JE SAIS QUE LA TERRE EST PLATE (Raphaël) : Il n’y a pas que la Terre qui est plate…

jesaisquelaterreestplateraphaelDe Raphaël, je connaissais uniquement les singles qui sont passés à la radio. Et je dois avouer que j’aimais généralement bien, même si je ne suis pas fan du genre grand mou qui n’articule pas. C’est donc sans aucune crainte qu’après avoir lu une bonne critique, j’ai rajouté Je Sais que la Terre est Plate à la liste des CD à téléch… euh à acheter…

Et bien, j’ai eu tort car ce disque est un des plus dénués d’intérêt qui m’ai été donné d’entendre. Texte et mélodie sont d’une platitude absolue. Et encore, donner le nom de mélodie au vague accompagnement que l’on entend derrière le chant est déjà faire preuve d’une grande magnanimité. Quant à la voix, il y met tellement peu de conviction qu’on se demande s’il comprend même le sens de ce qu’il a lui même écrit…

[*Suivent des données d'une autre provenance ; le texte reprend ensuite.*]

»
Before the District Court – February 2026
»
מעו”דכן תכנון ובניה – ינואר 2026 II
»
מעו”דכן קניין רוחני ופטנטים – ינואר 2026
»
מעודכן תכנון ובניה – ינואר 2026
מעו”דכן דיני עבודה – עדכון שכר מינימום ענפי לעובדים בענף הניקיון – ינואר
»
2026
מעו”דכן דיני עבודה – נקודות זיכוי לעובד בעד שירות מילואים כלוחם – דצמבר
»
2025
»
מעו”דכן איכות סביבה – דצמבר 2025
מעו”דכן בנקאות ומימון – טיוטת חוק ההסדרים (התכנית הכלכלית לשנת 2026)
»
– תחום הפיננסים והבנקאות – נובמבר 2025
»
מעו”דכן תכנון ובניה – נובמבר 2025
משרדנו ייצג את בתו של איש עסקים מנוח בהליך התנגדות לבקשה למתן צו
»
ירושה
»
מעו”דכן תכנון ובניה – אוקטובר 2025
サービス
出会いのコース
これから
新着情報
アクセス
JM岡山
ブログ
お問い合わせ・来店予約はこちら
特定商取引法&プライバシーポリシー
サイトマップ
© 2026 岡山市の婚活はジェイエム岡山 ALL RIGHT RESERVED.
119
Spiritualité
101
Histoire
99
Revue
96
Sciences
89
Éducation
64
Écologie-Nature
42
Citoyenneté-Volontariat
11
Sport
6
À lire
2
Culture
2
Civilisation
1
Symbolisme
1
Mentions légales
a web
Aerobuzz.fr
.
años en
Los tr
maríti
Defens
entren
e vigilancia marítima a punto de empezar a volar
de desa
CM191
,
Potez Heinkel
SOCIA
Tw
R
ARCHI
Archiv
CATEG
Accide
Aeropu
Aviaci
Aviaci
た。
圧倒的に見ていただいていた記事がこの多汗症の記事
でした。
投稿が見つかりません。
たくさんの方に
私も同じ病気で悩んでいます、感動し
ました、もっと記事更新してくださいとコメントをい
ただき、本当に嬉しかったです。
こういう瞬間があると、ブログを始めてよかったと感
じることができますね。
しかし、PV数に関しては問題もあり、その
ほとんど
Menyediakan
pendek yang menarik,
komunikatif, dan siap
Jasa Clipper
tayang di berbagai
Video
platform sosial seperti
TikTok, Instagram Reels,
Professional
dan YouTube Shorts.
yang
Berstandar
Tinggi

Pourtant Je Sais que la Terre est Plate commence bien puisque la seule chanson audible est la première. Le Vent d’Hiver est le seul titre qui ressort quelque peu du lot. Mais bon, point d’enthousiasme démesuré, je n’ai employé que le terme audible, ni génial, ni même super. Bref, cet album est vraiment consternant de médiocrité.

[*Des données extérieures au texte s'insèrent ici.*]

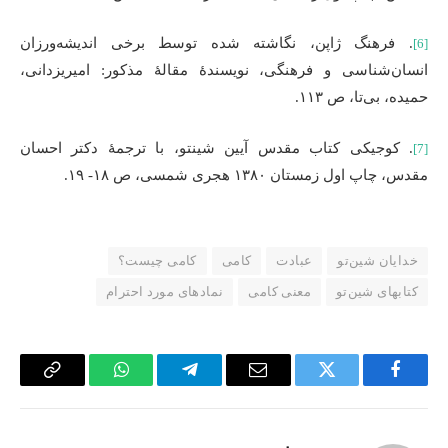
. فرهنگ ژاپن، نگاشته شده توسط برخی اندیشه‌ورزان
[6]
انسان‌شناسی و فرهنگی، نویسندۀ مقالۀ مذکور: امیریزدانی،
حمیده، بی‌تا، ص ۱۱۳.
. کوجیکی کتاب مقدس آیین شینتو، با ترجمۀ دکتر احسان
[7]
مقدس، چاپ اول زمستان ۱۳۸۰ هجری شمسی، ص ۱۸- ۱۹.
خدایان شین‌تو
عبادت
کامی
کامی چیست؟
کتابهای شین‌تو
معنی کامی
نمادهای مورد احترام
Copy
WhatsApp
Telegram
Email
Twitter
Facebook
Link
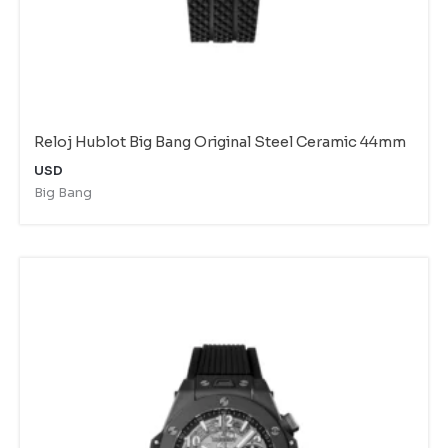
Reloj Hublot Big Bang Original Steel Ceramic 44mm
USD
Big Bang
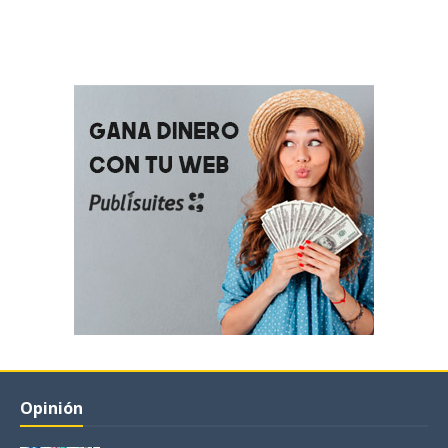
Opinión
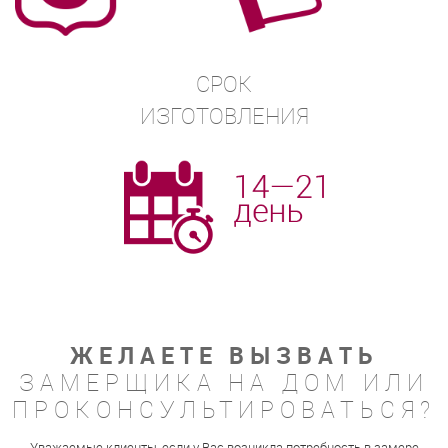
СРОК
ИЗГОТОВЛЕНИЯ
ЖЕЛАЕТЕ ВЫЗВАТЬ
ЗАМЕРЩИКА НА ДОМ ИЛИ
ПРОКОНСУЛЬТИРОВАТЬСЯ?
Уважаемые клиенты, если у Вас возникла потребность в замере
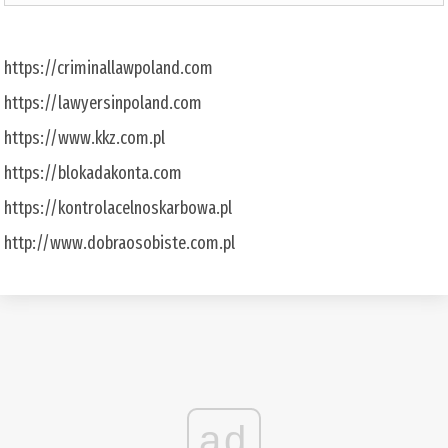
https://criminallawpoland.com
https://lawyersinpoland.com
https://www.kkz.com.pl
https://blokadakonta.com
https://kontrolacelnoskarbowa.pl
http://www.dobraosobiste.com.pl
ad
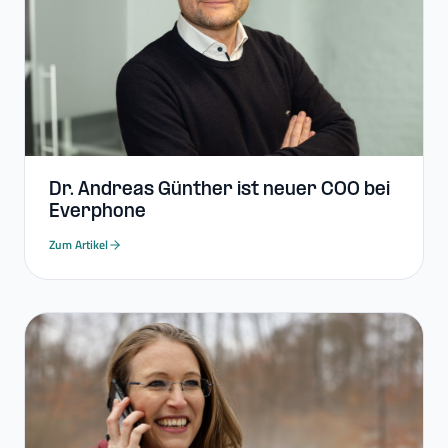
Dr. Andreas Günther ist neuer COO bei
Everphone
Zum Artikel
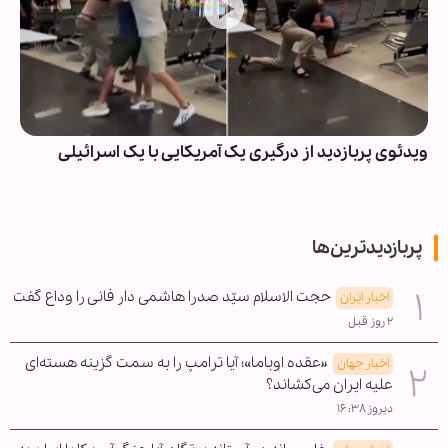
ویدئوی پربازدید از درگیری یک آمریکایی با یک اسرائیلی
پربازدیدترین‌ها
حجت الاسلام سیّد صدرا هاشمی دار فانی را وداع گفت
اخبار ایران
۲ روز قبل
«عقده اوباما»؛ آیا ترامپ را به سمت گزینه هسته‌ای
اخبار جهان
علیه ایران می‌کشاند؟
دیروز ۱۶:۳۸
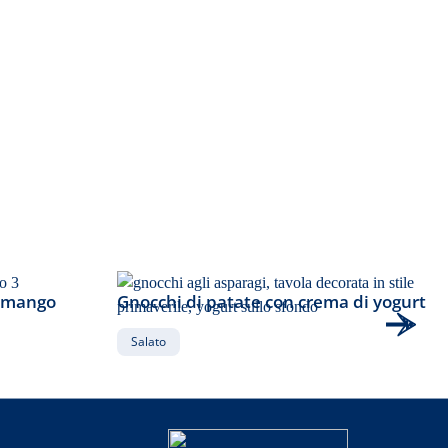
70
min
l mango
Gnocchi di patate con crema di yogurt
Salato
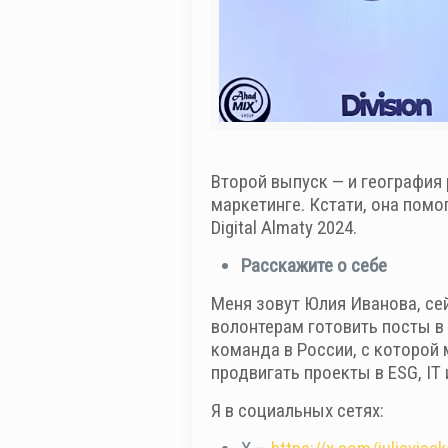
Второй выпуск — и география
маркетинге. Кстати, она помо
Digital Almaty 2024.
Расскажите о себе
Меня зовут Юлия Иванова, сей
волонтерам готовить посты в 
команда в России, с которой
продвигать проекты в ESG, IT
Я в социальных сетях:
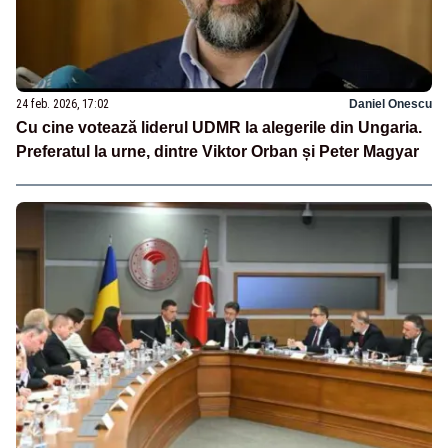
24 feb. 2026, 17:02
Daniel Onescu
Cu cine votează liderul UDMR la alegerile din Ungaria.
Preferatul la urne, dintre Viktor Orban și Peter Magyar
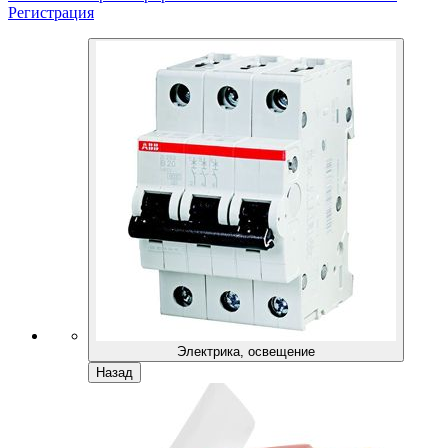
Регистрация
Электрика, освещение
Назад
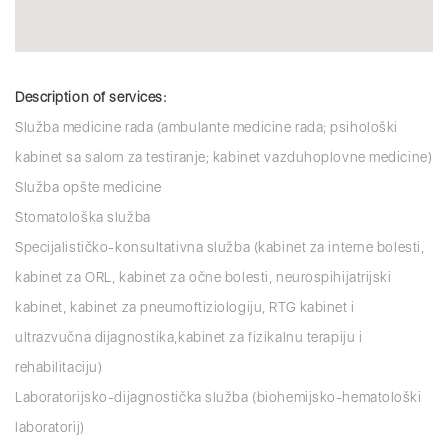
Description of services:
Služba medicine rada (ambulante medicine rada; psihološki
kabinet sa salom za testiranje; kabinet vazduhoplovne medicine)
Služba opšte medicine
Stomatološka služba
Specijalističko-konsultativna služba (kabinet za interne bolesti,
kabinet za ORL, kabinet za očne bolesti, neurospihijatrijski
kabinet, kabinet za pneumoftiziologiju, RTG kabinet i
ultrazvučna dijagnostika,kabinet za fizikalnu terapiju i
rehabilitaciju)
Laboratorijsko-dijagnostička služba (biohemijsko-hematološki
laboratorij)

Le fond est atteint avec Concordia, une chanson où Raphaël se contente de répéter les trois mêmes phrases sans intérêt. Franchement, on est proche du foutage de gueule. Ca se veut certainement une effet de genre, il y’a sûrement des fans pour se pâmer et trouver ça génialement original, mais les autres trouveront ça juste dénué d’intérêt. Bref, c’est vraiment le service minimum artistique.

Après, il reste sa voix relativement unique, qui a largement contribué à son succès. Elle a une vraie personnalité et permet de le reconnaître à la première note. C’est évidemment le cas ici, les fans ne seront pas déçus, mais Raphaël donne l’impression de ne plus que se contenter que de ça. Il s’était précédemment également démarqué par la qualité de ses textes, mais dans Je Sais que la Terre est Plate, ce n’est plus du tout le cas. Du coup, il semble aussi motivé que moi, le lundi matin quand je me rend au bureau. Certes, j’adore mon boulot, mais je ne déborde pas non plus d’énergie et d’enthousiasme…

Il est rare que je conserve pas un album qui atterrit sur mon disque dur. Mais Je Sais que la Terre est Plate va finir dans la corbeille sans aucun regret.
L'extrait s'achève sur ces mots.